AMLO : l’espoir à l’épreuve des pouvoirs réels au Mexique (Christophe Ventura/Mémoire des luttes)


Christophe Ventura a participé à une mission d’observation internationale des élections mexicaines (1er juillet 2018) dans le cadre d’une délégation internationale de la Red universitaria y ciudadana por la paz (Réseau universitaire et citoyen pour la paix).

Nous sommes à Acolman (« Homme avec une main ou un bras » en langue náhuatl). Comme partout au Mexique, un événement historique se prépare ce 1er juillet 2018 dans cette ville de 80 000 habitants située à 40 kilomètres de Mexico.

Mais, pour l’heure, en ce début d’après-midi d’été, un calme indolent règne sur la place principale de la cité où est installé un bureau de vote pour l’élection des autorités locales, du gouverneur de l’Etat de Mexico (EDOMEX), ainsi que de la Chambre des députés, du Sénat et du président de la République mexicaine.
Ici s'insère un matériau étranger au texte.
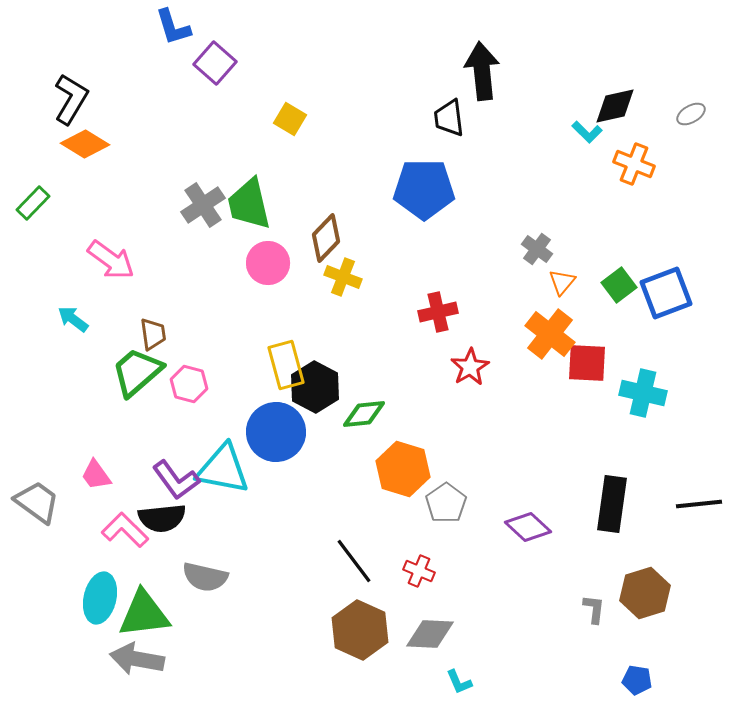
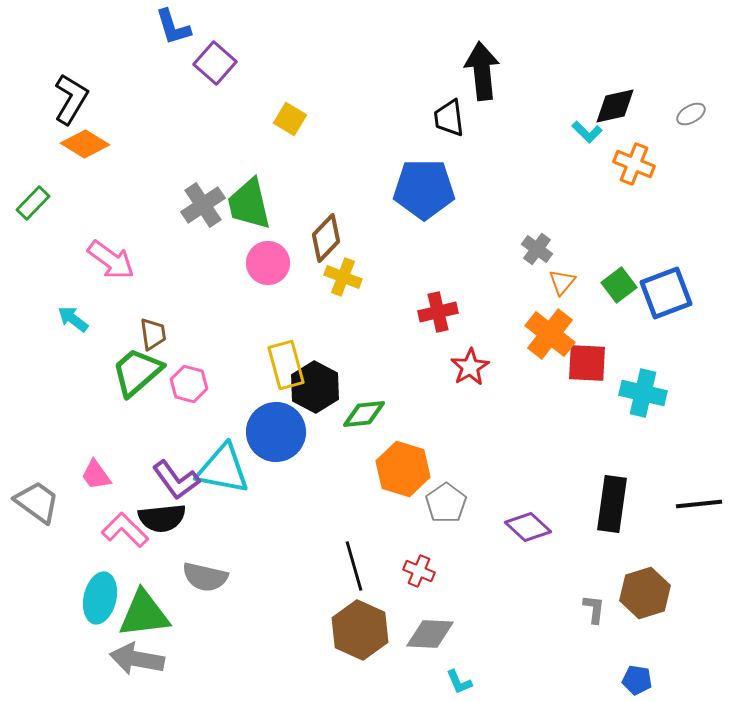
black line at (354, 561): moved 5 px down; rotated 21 degrees clockwise
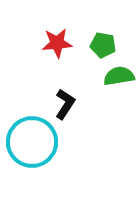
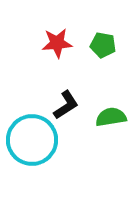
green semicircle: moved 8 px left, 41 px down
black L-shape: moved 1 px right, 1 px down; rotated 24 degrees clockwise
cyan circle: moved 2 px up
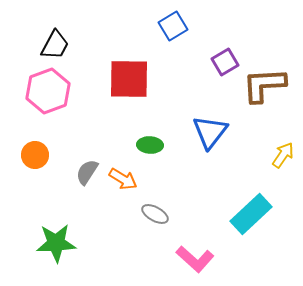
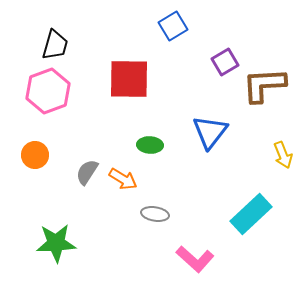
black trapezoid: rotated 12 degrees counterclockwise
yellow arrow: rotated 124 degrees clockwise
gray ellipse: rotated 20 degrees counterclockwise
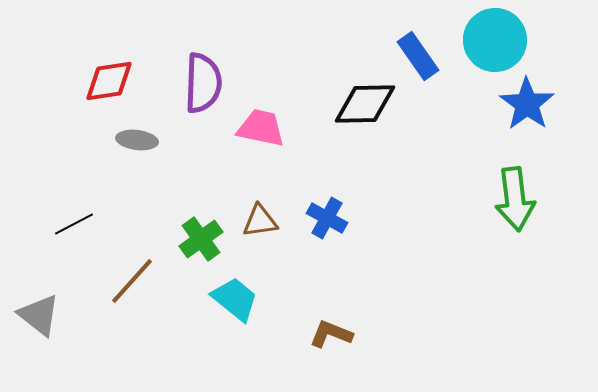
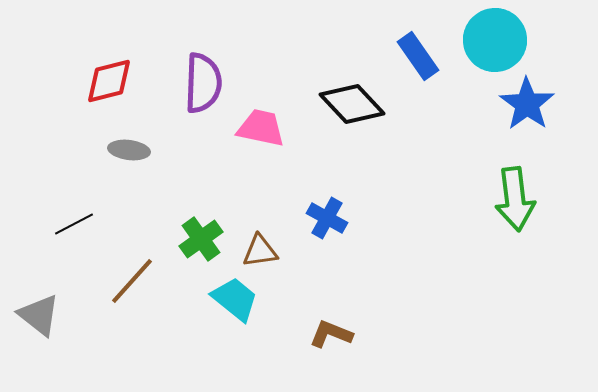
red diamond: rotated 6 degrees counterclockwise
black diamond: moved 13 px left; rotated 48 degrees clockwise
gray ellipse: moved 8 px left, 10 px down
brown triangle: moved 30 px down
La plupart des habitants a déjà participé au scrutin dès les fraîches heures de la matinée. Désormais, la Plaza del Reloj (Place de l’Horloge) appartient à de vieilles Dodge increvables qui siestent royalement le long des trottoirs, offrant leur ombre rafraîchissante aux autres habitants de la ville : les chiens errants.

A l’extérieur de l’agglomération, les champs de nopales (cactus de la famille des figuiers de barbarie auquel s’accrochent en crête les délicieuses et charnues tunas) défilent le long de l’autoroute Mexico-Tuxpan envahie de nids-de-poule, mais vide de ses usagers habituels.

Andrés Manuel López Obrador, dit Amlo, lors d’un meeting à Mexico, le 24 mai. Au Mexique, le scrutin présidentiel se déroule en un seul tour. Photo Marco Ugarte. AP

Pourtant, dès 19 heures, tout change. La ville s’anime, une foule de passants surgit et s’amasse. Un bruit court, rapidement confirmé par de premiers communiqués, en particulier ceux de ses adversaires qui reconnaissent immédiatement leur défaite. Il a triomphé. « Il » ? Andres Manuel Lopez Obrador (dit AMLO). Après deux tentatives empêchées par la fraude en 2006 et 2012, l’ancien dirigeant du Parti de la révolution démocratique (PRD) – ayant rompu avec lui en 2014 pour fonder le Mouvement de régénération nationale (Morena) – remporte largement ces élections à la tête de sa coalition Juntos Haremos Historia (Ensemble, nous ferons l’histoire – JHS [1]).

 

Avec 53% des voix – 30 millions de voix – et 63 % de participation (du jamais vu au Mexique), l’ancien maire de Mexico (2000-2005) s’adjuge tous les leviers du pouvoir politique national (exécutif, puissante majorité au Congrès – à la différence, par exemple, de l’ancien président Lula au Brésil en 2002 –, dans les Etats fédérés, ville de Mexico, municipalités). 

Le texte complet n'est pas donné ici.